Closed utkarsh530 closed 1 year ago

utkarsh530 commented 2 years ago

https://github.com/SciML/DiffEqGPU.jl/pull/170 The latest profile, while solving from EnsembleGPUKernel, raises some questions:

Some overheads are discussed here for potential improvements EnsembleGPUKernel for Tsit5.

  1. Converting the solution back to CuArrays. The reason for this overhead (converting to CPU Arrays) is to provide users access to something like sol[i].u[j] where i,j are some indexes. It would cause scalar indexing on ts,us, which are CuArrays.

Possible workaround: Leave it to the user to convert to CPU Arrays if it needs to index the solution.

  1. Ensemble problem creation for parameter parallelism The probs creation within the DiffEqGPU seems to be necessary, but maybe it could be pulled out of DiffEqGPU? Currently, it was done to adhere to the DiffEqGPU way of handling it. This was not coming in the previous benchmarks because ps was being built separately and passed to the vectorized_solve.

Possible workaround: create ps or u0s and pass them into DiffEqGPU instead of only specifying the trajectories, and the library handles the rest.

If we don’t convert to CPU Arrays, we’ll get good performance (~2x faster) plus if we let user build ps (instead of asking the trajectories and building ourselves), we’ll probably reach the desired benchmark.

ChrisRackauckas commented 2 years ago

Possible workaround: Leave it to the user to convert to CPU Arrays if it needs to index the solution.

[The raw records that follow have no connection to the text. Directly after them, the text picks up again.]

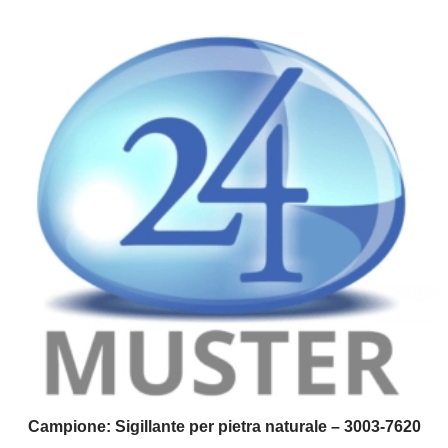
Campione: Sigillante per pietra naturale – 3003-7620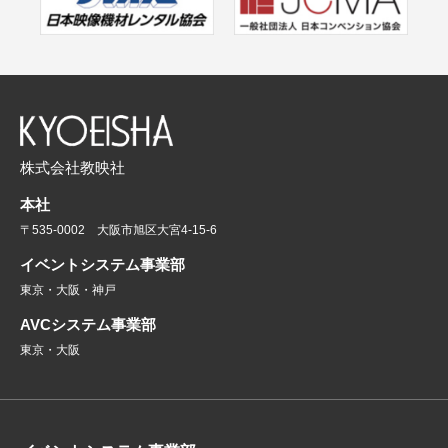
株式会社教映社
本社
〒535-0002 大阪市旭区大宮4-15-6
イベントシステム事業部
東京・大阪・神戸
AVCシステム事業部
東京・大阪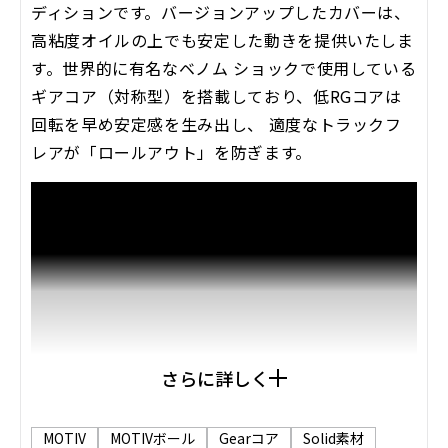
ディションです。バージョンアップしたカバーは、
高粘度オイルの上でも安定した動きを提供いたしま
す。世界的に有名なベノム ショックで使用している
ギアコア（対称型）を搭載しており、低RGコアは
回転を早め安定感を生み出し、 適度なトラックフ
レアが「ロールアウト」を防ぎます。
さらに詳しく
MOTIV
MOTIVボール
Gearコア
Solid素材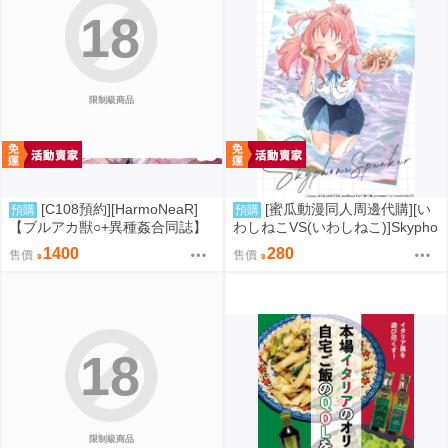
18
限制級商品
[C108預約][HarmoNeaR]
[蜜瓜動漫同人周邊代購][い
預購
預購
【ブルアカ獣○+異種姦合同誌】
わしねこVS(いわしねこ)]Skypho
Sow do on me! vol.3 蔚藍檔案
ne Speaker(學園偶像大師)(同人
1400
280
售價
售價
同人誌040031332357
誌)
18
限制級商品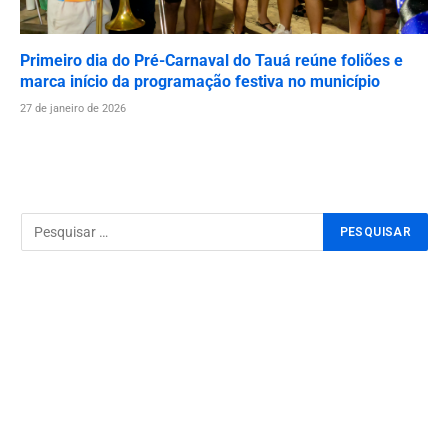
Primeiro dia do Pré-Carnaval do Tauá reúne foliões e
marca início da programação festiva no município
27 de janeiro de 2026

We can make that be an option (with a val type). But we can also

The probs creation within the DiffEqGPU seems to be necessary, but maybe it could be pulled out of DiffEqGPU? Currently, it was done to adhere to the DiffEqGPU way of handling it. This was not coming in the previous benchmarks because ps was being built separately and passed to the vectorized_solve.

I think for that, we can have a documented lower level API for people who really want to pull as much speed out as possible. On that note, we should make some real docs.

utkarsh530 commented 2 years ago

Sounds good to me. I will start writing some documentation for it. I can help setting up docs page for it, something aligned with SciMLDocs.